At every corner there is a new bit of history underground. From the plague inflictions to merchant life, there is an interest for anyone who may wonder underneath the bustle above.

The first room had a low ceiling and close together walls. It was all stone stacked into a sturdy structure. Twelve people lived in this single room abode. Those twelve people would have been the poorest of the poor, kept in the lowest of the low houses in the maze of closes. The poor were not only on the bottom of the pay scale, but also physically at the bottom of society, privy to street sewage and fish oil candles. They were the furthest from the sun.

As you move closer to the sun the houses become bigger and a bit better, though they still offered rough living conditions. There were rooms in houses and walls that taxed wall paper once adorned. The richest of the rich lived on Mary King’s Close.

Though they were slightly higher up to the sky and higher up in society, they were still just as susceptible to the plague. Close quarters and scarce bathing created a festering pool for the bubonic and pneumonic plagues to flourish. There primary vehicle was fleas on rats. The bubonic plague covered the skin in ghastly boils filled with poison. Once the poison reached the blood stream, the poor soul didn’t have much time left. The Pneumonic plague is a bit more wicked. The inflicted becomes dehydrated from excessive diarrhea and vomiting then causing the walls of intestines to constrict. Cough paroxysm would then cause the small, frail intestines to rupture, leading the inflicted to die from internal bleeding. The Pneumonic plague also became known as black death because when vessels in the hands burst, they would turn the hands black.

There was not much to be done. Doctors with falcon beaks and leather coverings could burst the boils, let out the poison, and suture them with a hot rod, but still only some of the inflicted survived. When a person is inflicted they are quarantined or locked into their house. When a whole house died it would be “sanitized,” or rather set fire too. Little did they know the fires actually scared the rats away.

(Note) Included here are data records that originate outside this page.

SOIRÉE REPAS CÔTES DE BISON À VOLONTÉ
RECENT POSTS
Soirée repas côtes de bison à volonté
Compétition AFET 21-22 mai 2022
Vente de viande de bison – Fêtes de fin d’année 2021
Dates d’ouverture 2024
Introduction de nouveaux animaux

In the hidden tunnels of Edinburgh darkness is not just physical. Back when the closes were home to the citizens of Edinburgh dim lit houses, disease, and grave diggers were the norm. Today we know that sunlight is vital to our health, supplying us with vitamin D. It is also vital to our mental wellbeing, shedding light on life rather than a shroud of darkness.

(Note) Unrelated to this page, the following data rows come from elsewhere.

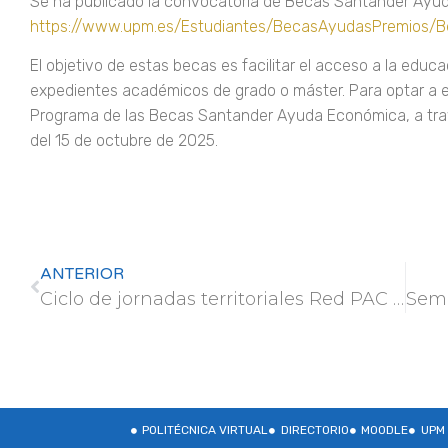
Se ha publicado la convocatoria de Becas Santander Ay
https://www.upm.es/Estudiantes/BecasAyudasPremios/
El objetivo de estas becas es facilitar el acceso a la educ
expedientes académicos de grado o máster. Para optar a est
Programa de las Becas Santander Ayuda Económica, a trav
del 15 de octubre de 2025.
ANTERIOR
Ciclo de jornadas territoriales Red PAC sobre buenas prácticas aplicables a ecorregímenes – Aragón y Galicia
POLITÉCNICA VIRTUAL
DIRECTORIO
MOODLE
UPM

The darkness is almost dehumanizing. Even the rich had to pay taxes for a bit of beauty on the walls. Were they really rich without the sunshine? Some issues are everlasting, like poverty and social ladders, but at least the sun is accessible.

The tour went above what I could expect, but I am not sure that I would go on it again. It is very dark and perturbing and only can be explored in small quantities. I can’t even imagine having to live down there. Though, everyone should go on it at least once, because it will make you appreciate the sunshine and plumbing. You also get a real sense of how humanity has come to be. It sure is sobering.

So, your natural tunnels are quite stunning and hold a lot of memory, just like the closes of Edinburgh. You are dark, but underneath Edinburgh may be darker.